Como ouvimos com frequência palavras cheias de comiseração saídas dos próprios lábios divinos, o ensinamento do Evangelho deste 20° Domingo do Tempo Comum pode causar-nos certa perplexidade por não se coadunar, à primeira vista, com o modo de proceder de Nosso Senhor consignado em outras passagens. Haveria, portanto, uma contradição no ministério de Jesus?
Ou suas palavras sobre o fogo, a divisão e o rompimento dos laços familiares contêm uma profundidade que exige uma análise mais acurada? O texto proposto pela Liturgia deste domingo oferece uma privilegiada oportunidade de compreendermos a verdadeira amplitude da perfeitíssima pregação de Cristo e os seus desdobramentos para a vida de cada um de nós.
UM NOVO FOGO É TRAZIDO  TERRA
Naquele tempo disse Jesus aos seus discípulos:  “Eu vim para lançar fogo sobre a Terra, e como gostaria que já estivesse aceso!”
Ousada é a afirmação do versículo inicial, no qual Nosso Senhor de- - ‘ clara ter assumido a Encarnação com a finalidade de propagar um fogo, sendo tão veemente o seu desejo de vê-lo arder que aguarda com ansiedade a chegada de tal momento. Deveríamos entender tal afirmação num sentido estrito? Teria Ele vindo como uma tocha chamejante, para percorrer todos os quadrantes a fim de produzir um incêndio universal?

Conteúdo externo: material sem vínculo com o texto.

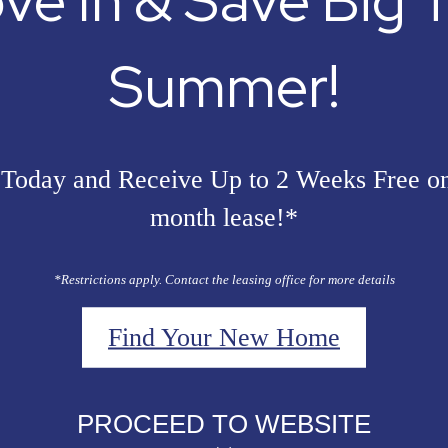
ve In & Save Big T
Summer!
Today and Receive Up to 2 Weeks Free o
month lease!*
*Restrictions apply. Contact the leasing office for more details
Find Your New Home
PROCEED TO WEBSITE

E evidente que não.
Por outro lado, sabemos que a figura do fogo aparece na Escritura com diversos significados, na maioria das vezes com uma conotação punitiva. No episódio em que uma labareda saída de junto do Senhor devorou os duzentos e cinquenta que tinham se revoltado contra Moisés, tão eficaz foi o efeito produzido que não restaram sequer indícios dos difamadores (cf. Edo 45, 22-24; Num 16, 35). Com um propósito semelhante Elias fez descer fogo do Céu sobre dois capitães, cada qual em companhia de cinquenta soldados, todos imediatamente incinerados (cf. II Re 1, 9-12). 0 Apocalipse prenuncia o fogo que deve ser lançado à Terra na conflagração final para purificá-la (cf. Ap 20, 9-10). Além disso, as menções às penas infernais sempre são acompanhadas pela imagem de um incêndio peculiar, criado por Deus para este fim, cuja energia é Ele próprio, um fogo inteligente que não se apaga.1
Ora, o contexto deste Evangelho denota que o Salvador não alude às passagens antigas já conhecidas pelo público ao qual pregava, nem se refere às chamas do inferno. Suas palavras, envoltas em ar de mistério, versam sobre um fogo novo, preconizado apenas pela pregação de São João Batista.
A humanidade necessitava de uma purificação
À multidão comprimida, ávida por saber se estava ou não diante do Messias, declarou o Precursor em tom solene: “Eu vos batizo na água, mas eis que vem outro mais poderoso do que eu, a quem não sou digno de desatar a correia das sandálias; ele vos batizará no Espírito Santo e no fogo” (Le 3, 16). Era o anúncio do batismo sacramental, incomparavelmente mais profundo, eficaz e perfeito que o de penitência, e acompanhado por um fogo renovador.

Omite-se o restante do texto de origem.